Answer 1 · 2020-03-27T21:55:20.000Z

What version of helm are you using to install hephy workflow? Any ideas @kingdonb ?

Answer 2 · 2020-03-28T09:57:09.000Z

Kubernetes v 1.6.13
Helm 2.6.14
Kubectl 1.6.4
kops 1.16.0
AWS with image kope.io/k8s-1.6-debian-jessie-amd64-hvm-ebs-2018-08-17

Hephy 2.21.4

Would be great if you could teach me how to install (I'm kind of a newbie)

My guess is my tiller setup. But I'm not really sure what is the correct tiller configuration.

Answer 3 · 2020-03-28T13:52:35.000Z

That's a pretty old k8s and helm version, which probably means if anything you should be in good shape for Workflow, and I've had enough issues with upgrades lately that I won't suggest a drastic all-at-once upgrade route...

The recommended version of Helm right now for Hephy v2.21.4 and lower is still 2, although I have had good luck with Helm 3. Kubernetes kubelet and kubectl must remain below v1.16.x (supported version is <= 1.15.x) for now, as we have not finalized our apps/v1 updates or extensions/v1beta1 API deprecations support required for newer versions of Kubernetes.

We have some issues with our documentation right now, sorry this is not posted anywhere more prominently. We should be able to support newer versions of Kubernetes soon.
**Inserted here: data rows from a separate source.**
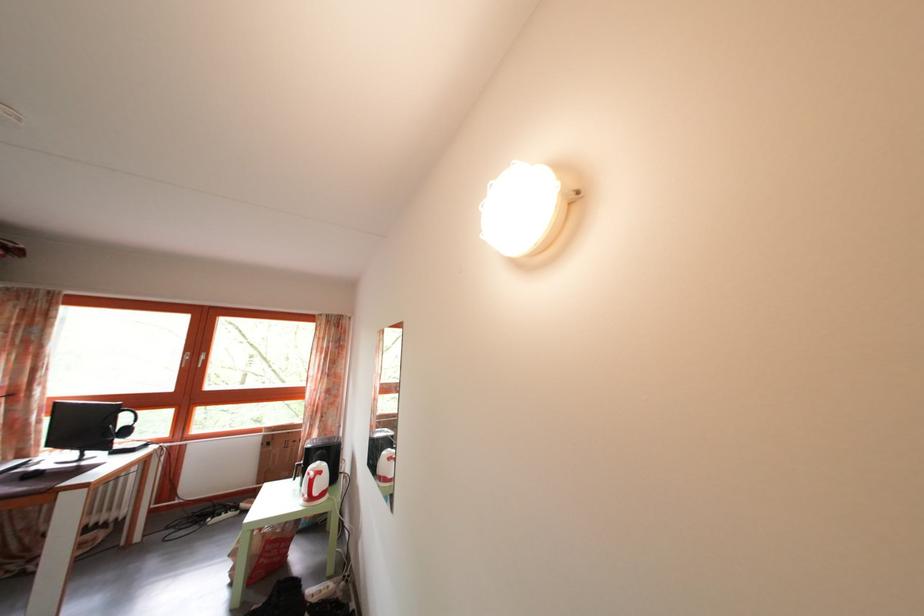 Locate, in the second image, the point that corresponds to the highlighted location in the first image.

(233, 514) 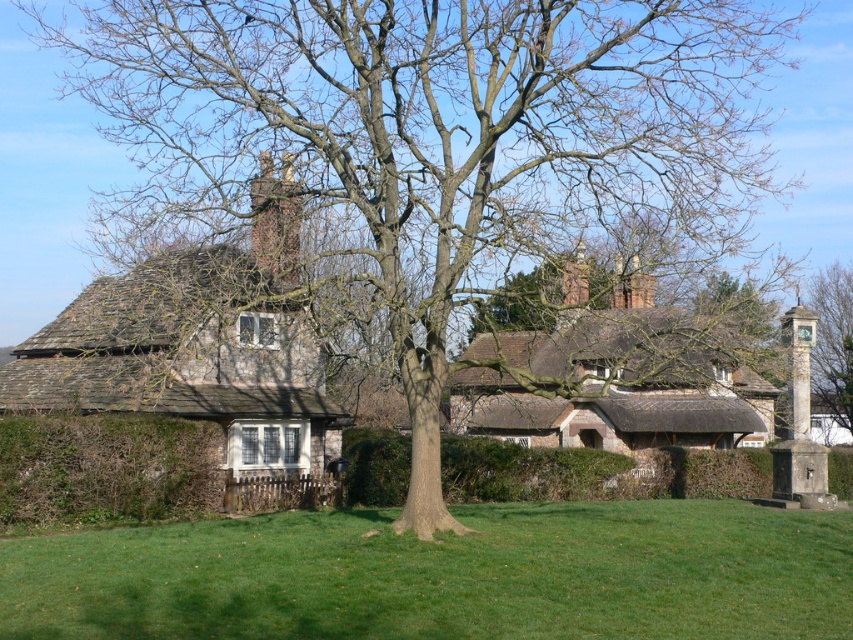 Can you confirm if green grass at center is positioned below brown textured chimney at upper center?

Yes, green grass at center is below brown textured chimney at upper center.

Is point (425, 612) closer to viewer compared to point (259, 220)?

Yes, it is in front of point (259, 220).

This screenshot has width=853, height=640. I want to click on green grass at center, so click(444, 576).

Between thatched roof cottage at center and green leafy hedge at lower left, which one appears on the left side from the viewer's perspective?

→ Positioned to the left is green leafy hedge at lower left.

Which is in front, point (683, 390) or point (28, 468)?

Point (28, 468) is in front.

This screenshot has height=640, width=853. What do you see at coordinates (613, 384) in the screenshot?
I see `thatched roof cottage at center` at bounding box center [613, 384].

This screenshot has height=640, width=853. Find the location of `thatched roof cottage at center`. thatched roof cottage at center is located at coordinates (613, 384).

Does thatched roof cottage at center have a smaller size compared to brown textured chimney at upper center?

No.

Can you confirm if thatched roof cottage at center is bigger than brown textured chimney at upper center?

Correct, thatched roof cottage at center is larger in size than brown textured chimney at upper center.

Describe the element at coordinates (613, 384) in the screenshot. I see `thatched roof cottage at center` at that location.

Find the location of a particular element. The height and width of the screenshot is (640, 853). thatched roof cottage at center is located at coordinates (613, 384). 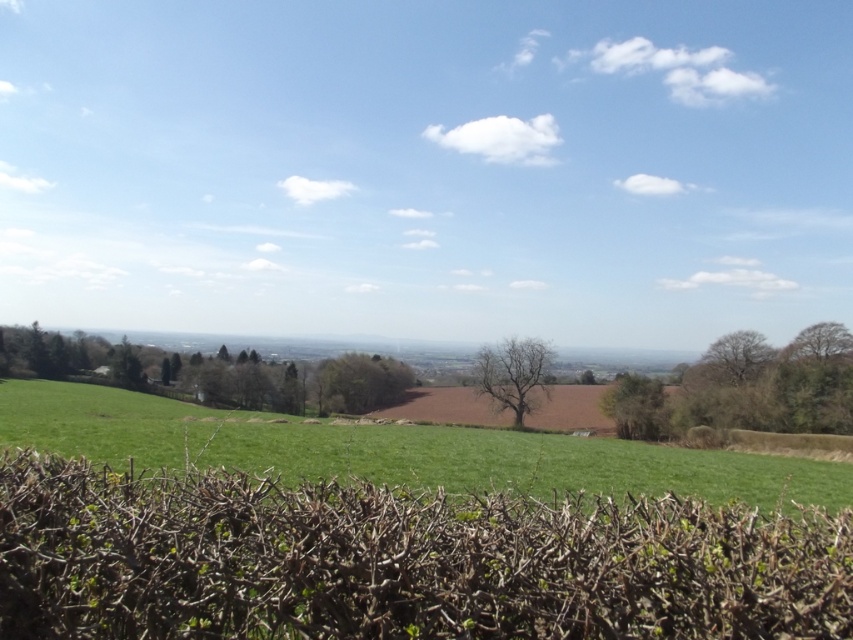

But if you start now, a test cluster with say https://github.com/weaveworks/wks-quickstart-firekube will come in with the right versions, v1.14.1 default, this is a great environment for testing without requiring a heavy investment in cloud resources, you can do a multi-node cluster as a trial all from docker containers on a Macbook pro, or KVM machines under a single node if your host OS is Linux.

Any Kubernetes with the right version requirements should work out of the box with the directions on https://web.teamhephy.com – legacy docs are available at https://docs.teamhephy.com which go into more detail about best practices and configuration for production. Glad to have you join us @jofell and I hope @felixbuenemann was able to help you this morning in our Slack community.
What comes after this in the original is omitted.